Exercise prompt>
Retype every entry below without altering anything.

Raw data>
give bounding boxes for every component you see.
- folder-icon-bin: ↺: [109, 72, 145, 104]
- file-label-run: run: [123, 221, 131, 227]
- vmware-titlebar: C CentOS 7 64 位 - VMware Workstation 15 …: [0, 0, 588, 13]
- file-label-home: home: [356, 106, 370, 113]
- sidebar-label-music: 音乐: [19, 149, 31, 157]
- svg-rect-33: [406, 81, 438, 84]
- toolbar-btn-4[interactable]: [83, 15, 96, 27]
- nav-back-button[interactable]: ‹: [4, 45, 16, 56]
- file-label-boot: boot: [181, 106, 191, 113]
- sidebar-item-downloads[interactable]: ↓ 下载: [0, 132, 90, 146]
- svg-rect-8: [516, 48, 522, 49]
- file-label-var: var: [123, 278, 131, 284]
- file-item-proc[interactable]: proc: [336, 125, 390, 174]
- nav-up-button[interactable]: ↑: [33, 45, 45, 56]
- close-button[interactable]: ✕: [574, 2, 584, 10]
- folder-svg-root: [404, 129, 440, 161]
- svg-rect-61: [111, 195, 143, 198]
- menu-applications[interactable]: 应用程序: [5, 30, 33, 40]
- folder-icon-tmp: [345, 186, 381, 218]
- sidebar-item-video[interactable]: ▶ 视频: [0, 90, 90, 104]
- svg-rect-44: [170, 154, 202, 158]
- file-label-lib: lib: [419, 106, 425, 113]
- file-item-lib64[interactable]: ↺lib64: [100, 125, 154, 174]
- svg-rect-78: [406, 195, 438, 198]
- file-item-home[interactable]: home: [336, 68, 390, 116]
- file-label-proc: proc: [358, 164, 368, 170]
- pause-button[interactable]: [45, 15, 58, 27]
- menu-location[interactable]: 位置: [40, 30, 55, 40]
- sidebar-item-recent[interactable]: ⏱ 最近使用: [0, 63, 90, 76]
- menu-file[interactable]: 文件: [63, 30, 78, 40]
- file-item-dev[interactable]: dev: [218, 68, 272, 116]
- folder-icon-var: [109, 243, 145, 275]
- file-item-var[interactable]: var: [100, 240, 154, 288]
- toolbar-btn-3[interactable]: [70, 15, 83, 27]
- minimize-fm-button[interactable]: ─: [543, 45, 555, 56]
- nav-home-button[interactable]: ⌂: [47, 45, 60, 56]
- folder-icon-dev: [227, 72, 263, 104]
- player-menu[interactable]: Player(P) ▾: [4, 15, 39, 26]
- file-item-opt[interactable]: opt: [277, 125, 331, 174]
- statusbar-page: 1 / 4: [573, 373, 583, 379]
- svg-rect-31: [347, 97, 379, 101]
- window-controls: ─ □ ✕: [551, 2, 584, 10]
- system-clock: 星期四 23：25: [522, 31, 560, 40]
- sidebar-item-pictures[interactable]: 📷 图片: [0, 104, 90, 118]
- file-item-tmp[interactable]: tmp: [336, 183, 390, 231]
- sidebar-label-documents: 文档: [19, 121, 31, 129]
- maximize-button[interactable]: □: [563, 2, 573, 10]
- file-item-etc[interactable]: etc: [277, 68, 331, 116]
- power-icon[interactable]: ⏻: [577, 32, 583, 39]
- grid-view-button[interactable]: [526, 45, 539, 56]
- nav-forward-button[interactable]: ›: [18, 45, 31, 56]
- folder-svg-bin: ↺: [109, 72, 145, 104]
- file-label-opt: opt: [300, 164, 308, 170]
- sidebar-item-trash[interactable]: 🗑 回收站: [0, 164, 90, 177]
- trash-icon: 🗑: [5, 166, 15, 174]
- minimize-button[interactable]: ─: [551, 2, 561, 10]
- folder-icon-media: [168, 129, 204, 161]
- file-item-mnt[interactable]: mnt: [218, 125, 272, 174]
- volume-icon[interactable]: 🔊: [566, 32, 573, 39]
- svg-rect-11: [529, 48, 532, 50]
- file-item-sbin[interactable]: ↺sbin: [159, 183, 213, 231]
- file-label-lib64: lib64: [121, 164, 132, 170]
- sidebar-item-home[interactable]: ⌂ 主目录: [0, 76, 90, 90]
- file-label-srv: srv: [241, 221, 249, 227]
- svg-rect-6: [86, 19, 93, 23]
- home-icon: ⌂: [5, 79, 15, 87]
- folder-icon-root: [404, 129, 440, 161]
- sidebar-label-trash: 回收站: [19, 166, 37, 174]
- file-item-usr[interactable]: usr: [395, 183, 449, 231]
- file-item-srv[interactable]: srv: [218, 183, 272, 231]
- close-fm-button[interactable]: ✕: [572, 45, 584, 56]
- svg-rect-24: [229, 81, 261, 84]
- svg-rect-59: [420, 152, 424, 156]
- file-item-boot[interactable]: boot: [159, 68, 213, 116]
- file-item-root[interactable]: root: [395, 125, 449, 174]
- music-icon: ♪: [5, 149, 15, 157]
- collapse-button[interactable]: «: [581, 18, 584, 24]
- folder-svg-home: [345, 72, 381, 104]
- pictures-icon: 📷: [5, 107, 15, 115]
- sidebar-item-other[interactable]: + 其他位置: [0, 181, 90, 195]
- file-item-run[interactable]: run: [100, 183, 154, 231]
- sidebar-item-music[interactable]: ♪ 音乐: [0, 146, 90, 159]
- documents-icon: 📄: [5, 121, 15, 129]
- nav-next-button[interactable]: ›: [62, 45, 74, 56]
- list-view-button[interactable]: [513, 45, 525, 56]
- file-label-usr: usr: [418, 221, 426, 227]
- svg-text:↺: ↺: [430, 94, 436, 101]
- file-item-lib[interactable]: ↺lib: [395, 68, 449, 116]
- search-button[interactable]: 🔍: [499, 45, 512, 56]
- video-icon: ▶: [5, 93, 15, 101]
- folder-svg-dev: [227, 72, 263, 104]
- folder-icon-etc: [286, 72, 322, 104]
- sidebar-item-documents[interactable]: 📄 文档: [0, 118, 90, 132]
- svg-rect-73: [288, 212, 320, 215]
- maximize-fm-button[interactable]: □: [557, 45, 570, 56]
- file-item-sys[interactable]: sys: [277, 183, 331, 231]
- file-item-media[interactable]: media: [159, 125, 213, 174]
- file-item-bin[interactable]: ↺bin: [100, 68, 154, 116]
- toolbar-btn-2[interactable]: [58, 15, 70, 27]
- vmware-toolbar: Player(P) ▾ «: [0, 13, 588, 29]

Response below>
give bounding boxes for every component you see.
- folder-icon-bin: ↺: [109, 72, 145, 104]
- file-label-run: run: [123, 221, 131, 227]
- vmware-titlebar: C CentOS 7 64 位 - VMware Workstation 15 …: [0, 0, 588, 13]
- file-label-home: home: [356, 106, 370, 113]
- sidebar-label-music: 音乐: [19, 149, 31, 157]
- svg-rect-33: [406, 81, 438, 84]
- toolbar-btn-4[interactable]: [83, 15, 96, 27]
- nav-back-button[interactable]: ‹: [4, 45, 16, 56]
- file-label-boot: boot: [181, 106, 191, 113]
- sidebar-item-downloads[interactable]: ↓ 下载: [0, 132, 90, 146]
- svg-rect-8: [516, 48, 522, 49]
- file-label-var: var: [123, 278, 131, 284]
- file-item-proc[interactable]: proc: [336, 125, 390, 174]
- nav-up-button[interactable]: ↑: [33, 45, 45, 56]
- close-button[interactable]: ✕: [574, 2, 584, 10]
- folder-svg-root: [404, 129, 440, 161]
- svg-rect-61: [111, 195, 143, 198]
- menu-applications[interactable]: 应用程序: [5, 30, 33, 40]
- folder-icon-tmp: [345, 186, 381, 218]
- sidebar-item-video[interactable]: ▶ 视频: [0, 90, 90, 104]
- svg-rect-44: [170, 154, 202, 158]
- file-label-lib: lib: [419, 106, 425, 113]
- file-item-lib64[interactable]: ↺lib64: [100, 125, 154, 174]
- svg-rect-78: [406, 195, 438, 198]
- file-item-home[interactable]: home: [336, 68, 390, 116]
- file-label-proc: proc: [358, 164, 368, 170]
- pause-button[interactable]: [45, 15, 58, 27]
- menu-location[interactable]: 位置: [40, 30, 55, 40]
- sidebar-item-recent[interactable]: ⏱ 最近使用: [0, 63, 90, 76]
- menu-file[interactable]: 文件: [63, 30, 78, 40]
- file-item-dev[interactable]: dev: [218, 68, 272, 116]
- folder-icon-var: [109, 243, 145, 275]
- file-item-var[interactable]: var: [100, 240, 154, 288]
- toolbar-btn-3[interactable]: [70, 15, 83, 27]
- minimize-fm-button[interactable]: ─: [543, 45, 555, 56]
- nav-home-button[interactable]: ⌂: [47, 45, 60, 56]
- folder-icon-dev: [227, 72, 263, 104]
- player-menu[interactable]: Player(P) ▾: [4, 15, 39, 26]
- file-item-opt[interactable]: opt: [277, 125, 331, 174]
- statusbar-page: 1 / 4: [573, 373, 583, 379]
- svg-rect-31: [347, 97, 379, 101]
- window-controls: ─ □ ✕: [551, 2, 584, 10]
- system-clock: 星期四 23：25: [522, 31, 560, 40]
- sidebar-item-pictures[interactable]: 📷 图片: [0, 104, 90, 118]
- file-item-tmp[interactable]: tmp: [336, 183, 390, 231]
- sidebar-label-documents: 文档: [19, 121, 31, 129]
- maximize-button[interactable]: □: [563, 2, 573, 10]
- file-item-etc[interactable]: etc: [277, 68, 331, 116]
- power-icon[interactable]: ⏻: [577, 32, 583, 39]
- grid-view-button[interactable]: [526, 45, 539, 56]
- nav-forward-button[interactable]: ›: [18, 45, 31, 56]
- folder-svg-bin: ↺: [109, 72, 145, 104]
- file-label-opt: opt: [300, 164, 308, 170]
- sidebar-item-trash[interactable]: 🗑 回收站: [0, 164, 90, 177]
- trash-icon: 🗑: [5, 166, 15, 174]
- minimize-button[interactable]: ─: [551, 2, 561, 10]
- folder-icon-media: [168, 129, 204, 161]
- file-item-mnt[interactable]: mnt: [218, 125, 272, 174]
- volume-icon[interactable]: 🔊: [566, 32, 573, 39]
- svg-rect-11: [529, 48, 532, 50]
- file-item-sbin[interactable]: ↺sbin: [159, 183, 213, 231]
- file-label-lib64: lib64: [121, 164, 132, 170]
- sidebar-item-home[interactable]: ⌂ 主目录: [0, 76, 90, 90]
- file-label-srv: srv: [241, 221, 249, 227]
- svg-rect-6: [86, 19, 93, 23]
- home-icon: ⌂: [5, 79, 15, 87]
- folder-icon-root: [404, 129, 440, 161]
- sidebar-label-trash: 回收站: [19, 166, 37, 174]
- file-item-usr[interactable]: usr: [395, 183, 449, 231]
- file-item-srv[interactable]: srv: [218, 183, 272, 231]
- close-fm-button[interactable]: ✕: [572, 45, 584, 56]
- svg-rect-24: [229, 81, 261, 84]
- svg-rect-59: [420, 152, 424, 156]
- file-item-boot[interactable]: boot: [159, 68, 213, 116]
- file-item-root[interactable]: root: [395, 125, 449, 174]
- music-icon: ♪: [5, 149, 15, 157]
- collapse-button[interactable]: «: [581, 18, 584, 24]
- folder-svg-home: [345, 72, 381, 104]
- pictures-icon: 📷: [5, 107, 15, 115]
- sidebar-item-other[interactable]: + 其他位置: [0, 181, 90, 195]
- file-item-run[interactable]: run: [100, 183, 154, 231]
- sidebar-item-music[interactable]: ♪ 音乐: [0, 146, 90, 159]
- documents-icon: 📄: [5, 121, 15, 129]
- nav-next-button[interactable]: ›: [62, 45, 74, 56]
- list-view-button[interactable]: [513, 45, 525, 56]
- file-label-usr: usr: [418, 221, 426, 227]
- svg-text:↺: ↺: [430, 94, 436, 101]
- file-item-lib[interactable]: ↺lib: [395, 68, 449, 116]
- search-button[interactable]: 🔍: [499, 45, 512, 56]
- video-icon: ▶: [5, 93, 15, 101]
- folder-svg-dev: [227, 72, 263, 104]
- folder-icon-etc: [286, 72, 322, 104]
- sidebar-item-documents[interactable]: 📄 文档: [0, 118, 90, 132]
- svg-rect-73: [288, 212, 320, 215]
- maximize-fm-button[interactable]: □: [557, 45, 570, 56]
- file-item-sys[interactable]: sys: [277, 183, 331, 231]
- file-item-media[interactable]: media: [159, 125, 213, 174]
- file-item-bin[interactable]: ↺bin: [100, 68, 154, 116]
- toolbar-btn-2[interactable]: [58, 15, 70, 27]
- vmware-toolbar: Player(P) ▾ «: [0, 13, 588, 29]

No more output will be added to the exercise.